Justin Garrick
Justin Garrick

Reputation: 14947

Dealing with "Xerces hell" in Java/Maven?

In my office, the mere mention of the word Xerces is enough to incite murderous rage from developers. A cursory glance at the other Xerces questions on SO seem to indicate that almost all Maven users are "touched" by this problem at some point. Unfortunately, understanding the problem requires a bit of knowledge about the history of Xerces...

History

Problems

Conflict Resolution

For some -- or perhaps all -- of the reasons above, many organizations publish and consume custom builds of Xerces in their POMs. This is not really a problem if you have a small application and are only using Maven Central, but it quickly becomes an issue for enterprise software where Artifactory or Nexus is proxying multiple repositories (JBoss, Hibernate, etc.):

xml-apis proxied by Artifactory

For example, organization A might publish xml-apis as:

<groupId>org.apache.xerces</groupId>
<artifactId>xml-apis</artifactId>
<version>2.9.1</version>

Meanwhile, organization B might publish the same jar as:

<groupId>xml-apis</groupId>
<artifactId>xml-apis</artifactId>
<version>1.3.04</version>

Although B's jar is a lower version than A's jar, Maven does not know that they are the same artifact because they have different groupIds. Thus, it cannot perform conflict resolution and both jars will be included as resolved dependencies:

resolved dependencies with multiple xml-apis

Classloader Hell

As mentioned above, the JRE ships with Xerces in the JAXP RI. While it would be nice to mark all Xerces Maven dependencies as <exclusion>s or as <provided>, the third-party code you depend on may or may not work with the version provided in JAXP of the JDK you're using. In addition, you have the Xerces jars shipped in your servlet container to contend with. This leaves you with a number of choices: Do you delete the servlet version and hope that your container runs on the JAXP version? Is it better to leave the servlet version, and hope that your application frameworks run on the servlet version? If one or two of the unresolved conflicts outlined above manage to slip into your product (easy to happen in a large organization), you quickly find yourself in classloader hell, wondering which version of Xerces the classloader is picking at runtime and whether or not it will pick the same jar in Windows and Linux (probably not).

Solutions?

We've tried marking all Xerces Maven dependencies as <provided> or as an <exclusion>, but this is difficult to enforce (especially with a large team) given that the artifacts have so many aliases (xml-apis, xerces, xercesImpl, xmlParserAPIs, etc.). Additionally, our third party libs/frameworks may not run on the JAXP version or the version provided by a servlet container.

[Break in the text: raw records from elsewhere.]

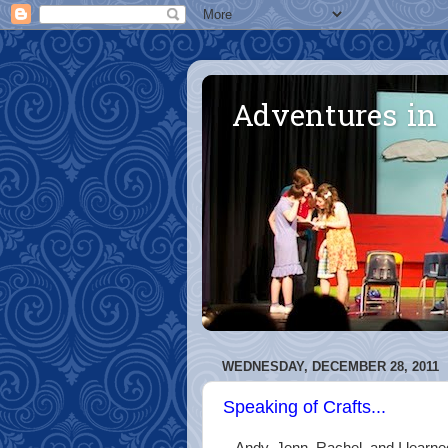
Adventures in
WEDNESDAY, DECEMBER 28, 2011
Speaking of Crafts...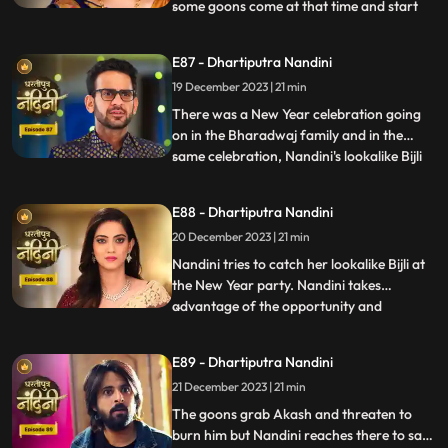
some goons come at that time and start
...
irritating her and calling out her by the
name of Bijli. Akash tells Grandma
E87 - Dhartiputra Nandini
Sumitra that they should get Nandini
19 December 2023 | 21 min
treated as she is behaving like a mad
person. Nandini saw Kamya ta
There was a New Year celebration going
on in the Bharadwaj family and in the
same celebration, Nandini's lookalike Bijli
...
appears in front of her. Bijli makes Nandini
unconscious with her clever mind and
E88 - Dhartiputra Nandini
throws her out of the Bharadwaj family.
20 December 2023 | 21 min
Nandini escapes with great difficulty from
Bijli's men to
Nandini tries to catch her lookalike Bijli at
the New Year party. Nandini takes
advantage of the opportunity and
...
captures her look-alike Bijli and locks her in
a room. On Nandini's request, Sumitra
E89 - Dhartiputra Nandini
comes to her room where she has kept her
21 December 2023 | 21 min
look-alike electricity locked but Sumitra
Devi comes there to
The goons grab Akash and threaten to
burn him but Nandini reaches there to save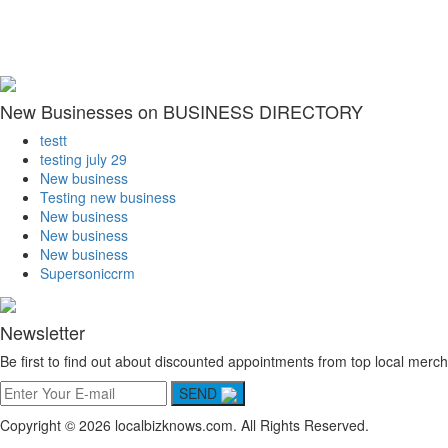
New Businesses on BUSINESS DIRECTORY
testt
testing july 29
New business
Testing new business
New business
New business
New business
Supersoniccrm
Newsletter
Be first to find out about discounted appointments from top local merch
SEND
Copyright © 2026 localbizknows.com. All Rights Reserved.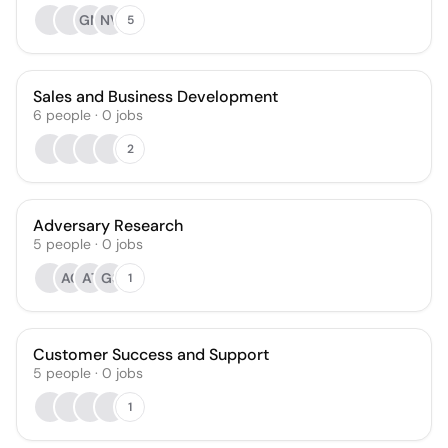
GM
NV
5
Sales and Business Development
6
people
·
0
jobs
2
Adversary Research
5
people
·
0
jobs
AC
AT
GS
1
Customer Success and Support
5
people
·
0
jobs
1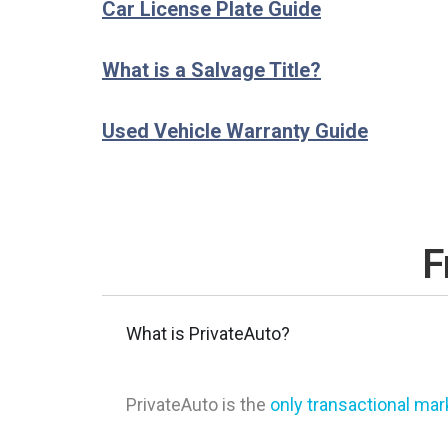
Car License Plate Guide
What is a Salvage Title?
Used Vehicle Warranty Guide
F
What is PrivateAuto?
PrivateAuto is the
only transactional ma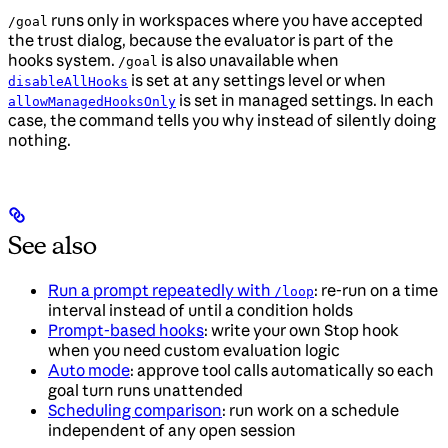
runs only in workspaces where you have accepted
/goal
the trust dialog, because the evaluator is part of the
hooks system.
is also unavailable when
/goal
is set at any settings level or when
disableAllHooks
is set in managed settings. In each
allowManagedHooksOnly
case, the command tells you why instead of silently doing
nothing.
See also
Run a prompt repeatedly with
: re-run on a time
/loop
interval instead of until a condition holds
Prompt-based hooks
: write your own Stop hook
when you need custom evaluation logic
Auto mode
: approve tool calls automatically so each
goal turn runs unattended
Scheduling comparison
: run work on a schedule
independent of any open session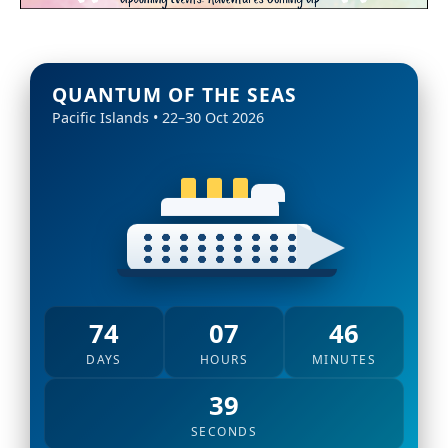
QUANTUM OF THE SEAS
Pacific Islands • 22–30 Oct 2026
74
07
46
DAYS
HOURS
MINUTES
37
SECONDS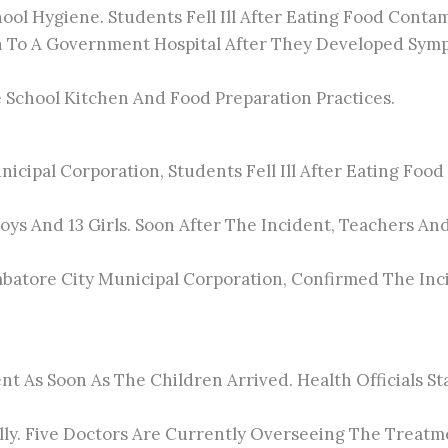
l Hygiene. Students Fell Ill After Eating Food Contam
 To A Government Hospital After They Developed Symp
e School Kitchen And Food Preparation Practices.
icipal Corporation, Students Fell Ill After Eating Fo
Boys And 13 Girls. Soon After The Incident, Teachers A
batore City Municipal Corporation, Confirmed The Inc
t As Soon As The Children Arrived. Health Officials 
lly. Five Doctors Are Currently Overseeing The Treatm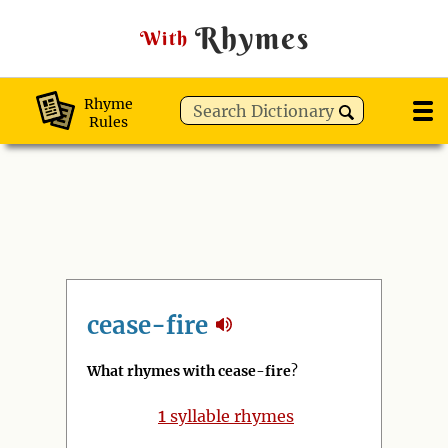
Rhymes
With
Rhyme
Rules
cease-fire
What rhymes with cease-fire
?
1
syllable rhymes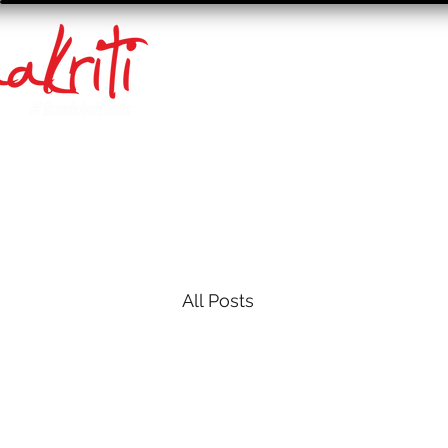
All Posts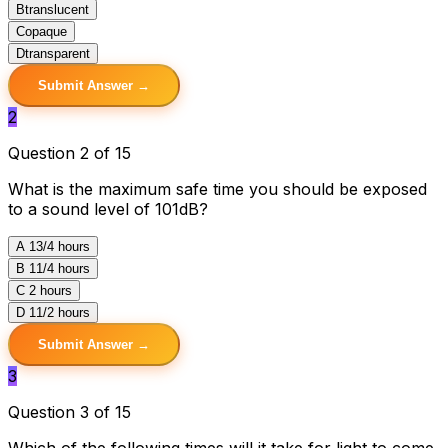
B
translucent
C
opaque
D
transparent
Submit Answer →
2
Question 2 of 15
What is the maximum safe time you should be exposed
to a sound level of 101dB?
A
13/4 hours
B
11/4 hours
C
2 hours
D
11/2 hours
Submit Answer →
3
Question 3 of 15
Which of the following times will it take for light to come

How can we best address this problem with Maven? Do we have to exercise such fine-grained control over our dependencies, and then rely on tiered classloading? Is there some way to globally exclude all Xerces dependencies, and force all of our frameworks/libs to use the JAXP version?


UPDATE: Joshua Spiewak has uploaded a patched version of the Xerces build scripts to XERCESJ-1454 that allows for upload to Maven Central. Vote/watch/contribute to this issue and let's fix this problem once and for all.

Upvotes: 821

Views: 166304

Answers (11)

Eduardo
Eduardo

Reputation: 2280

My friend that's very simple, here an example:

<dependency>
    <groupId>xalan</groupId>
    <artifactId>xalan</artifactId>
    <version>2.7.2</version>
    <scope>${my-scope}</scope>
    <exclusions>
        <exclusion>
        <groupId>xml-apis</groupId>
        <artifactId>xml-apis</artifactId>
    </exclusion>
</dependency>

And if you want to check in the terminal(windows console for this example) that your maven tree has no problems:

mvn dependency:tree -Dverbose | grep --color=always '(.* conflict\|^' | less -r

Upvotes: 2

Grzegorz Grzybek
Grzegorz Grzybek

Reputation: 6237

There are 2.11.0 JARs (and source JARs!) of Xerces in Maven Central since 20th February 2013! See Xerces in Maven Central. I wonder why they haven't resolved https://issues.apache.org/jira/browse/XERCESJ-1454...

I've used:

<dependency>
    <groupId>xerces</groupId>
    <artifactId>xercesImpl</artifactId>
    <version>2.11.0</version>
</dependency>

and all dependencies have resolved fine - even proper xml-apis-1.4.01!

And what's most important (and what wasn't obvious in the past) - the JAR in Maven Central is the same JAR as in the official Xerces-J-bin.2.11.0.zip distribution.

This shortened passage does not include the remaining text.